3. How to apply for a new business license (1) ) If the business license is lost, the first step is to file an explanation in the newspaper. (2) The Industrial and Commercial Bureau shall handle the following procedures: 1. "Application for Company Change Registration" signed by the legal representative and stamped by the company's official seal. 2. "Certificate of Designated Representative or Authorized Agent" stamped by the company. 3. A limited liability company submits a resolution to the shareholders' meeting, which must be stamped (for unit shareholders) or signed (for natural person shareholders). A joint stock company shall submit resolutions (meeting minutes) of the general meeting of shareholders, which shall be signed by the host of the meeting and the directors attending the general meeting of shareholders.
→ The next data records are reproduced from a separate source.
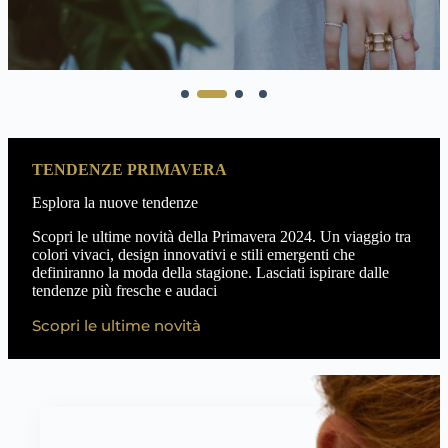
TENDENZE PRIMAVERA
Esplora la nuove tendenze
Scopri le ultime novità della Primavera 2024. Un viaggio tra
colori vivaci, design innovativi e stili emergenti che
definiranno la moda della stagione. Lasciati ispirare dalle
tendenze più fresche e audaci
Scopri le ultime novità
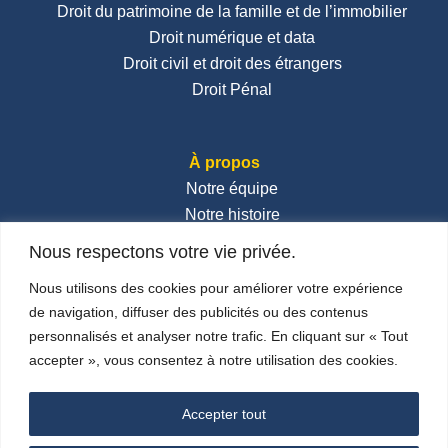
Droit du patrimoine de la famille et de l’immobilier
Droit numérique et data
Droit civil et droit des étrangers
Droit Pénal
À propos
Notre équipe
Notre histoire
Notre implantation
Nous respectons votre vie privée.
Nos honoraires
Nous utilisons des cookies pour améliorer votre expérience
Contactez-nous
de navigation, diffuser des publicités ou des contenus
Actualités
personnalisés et analyser notre trafic. En cliquant sur « Tout
accepter », vous consentez à notre utilisation des cookies.
Réseaux sociaux
Accepter tout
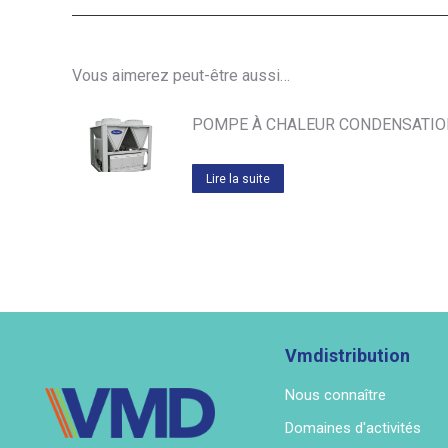
Vous aimerez peut-être aussi…
POMPE À CHALEUR CONDENSATION
Lire la suite
Vmdistribution
Nous connaître
Domaines d'activités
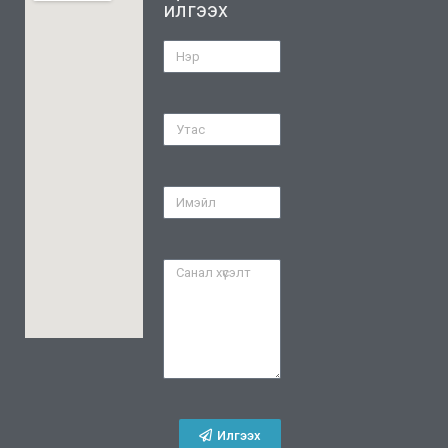
илгээх
Илгээх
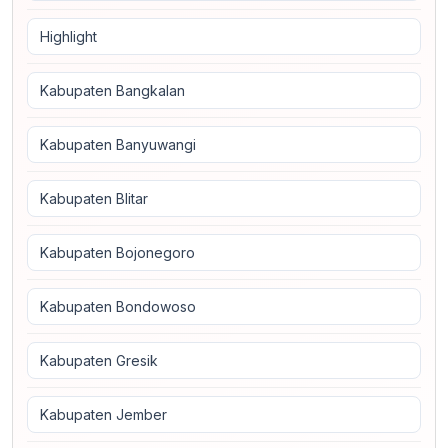
Highlight
Kabupaten Bangkalan
Kabupaten Banyuwangi
Kabupaten Blitar
Kabupaten Bojonegoro
Kabupaten Bondowoso
Kabupaten Gresik
Kabupaten Jember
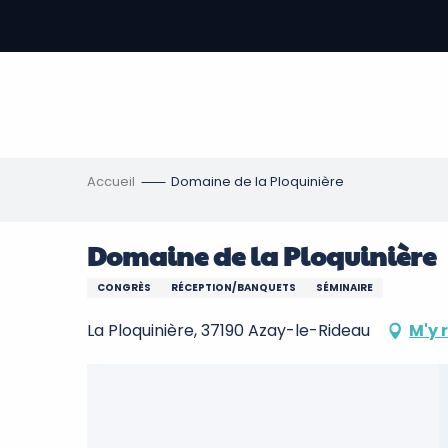
Aller
au
contenu
-
principal
re
ons
Accueil
Domaine de la Ploquinière
Domaine de la Ploquinière
CONGRÈS
RÉCEPTION/BANQUETS
SÉMINAIRE
La Ploquinière, 37190 Azay-le-Rideau
M'y 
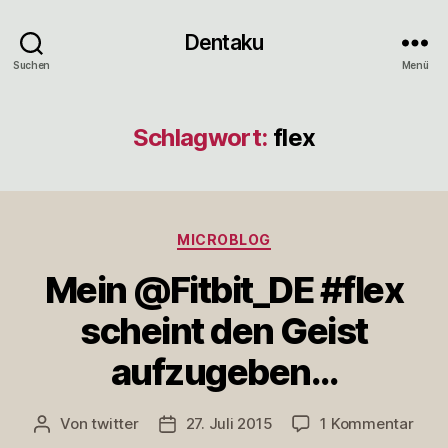
Dentaku
Suchen
Menü
Schlagwort:
flex
Kategorien
MICROBLOG
Mein @Fitbit_DE #flex
scheint den Geist
aufzugeben…
zu
Von
twitter
27. Juli 2015
1 Kommentar
Beitragsautor
Veröffentlichungsdatum
Mein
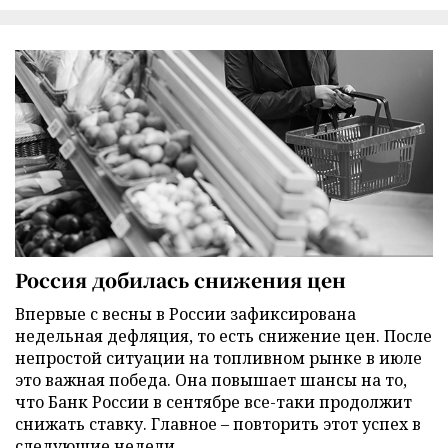
Россия добилась снижения цен
Впервые с весны в России зафиксирована
недельная дефляция, то есть снижение цен. После
непростой ситуации на топливном рынке в июле
это важная победа. Она повышает шансы на то,
что Банк России в сентябре все-таки продолжит
снижать ставку. Главное – повторить этот успех в
следующие недели.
A wholly state-owned company shall submit the decision of the State-owned Assets Supervision and Administration Commission or the resolution of the board of directors in accordance with the provisions and procedures of the Company Law and the company's articles of association. The decisions of the State-owned Assets Supervision and Administration Commission are stamped with the official seal of the State-owned Assets Supervision and Administration Commission; the resolutions of the board of directors are signed by the directors.

A one-person limited company submits a written decision to shareholders, which must be stamped (legal person shareholders) or signed (natural person shareholders). 4. If it is a subsidiary of an enterprise group, and the name is named after the name or abbreviation of the enterprise group, a copy of the "Enterprise Group Registration Certificate" stamped with the seal of the enterprise group's parent company should be submitted; if it is a joint-stock company, it should also be submitted to the enterprise group management Proof of institutional consent. 5. If laws and administrative regulations stipulate that the change of company name must be submitted for approval, a copy of the relevant approval document or license certificate must be submitted. 6. New articles of association or amendments to the articles of association signed by the legal representative. 7. A copy of the company's "Enterprise Legal Person Business License". The above is a detailed introduction to the relevant knowledge about the rules for duplication of company names. It should be noted that within the jurisdiction of the registration authority, the name must not be the same as or similar to the name of a registered company in the same industry.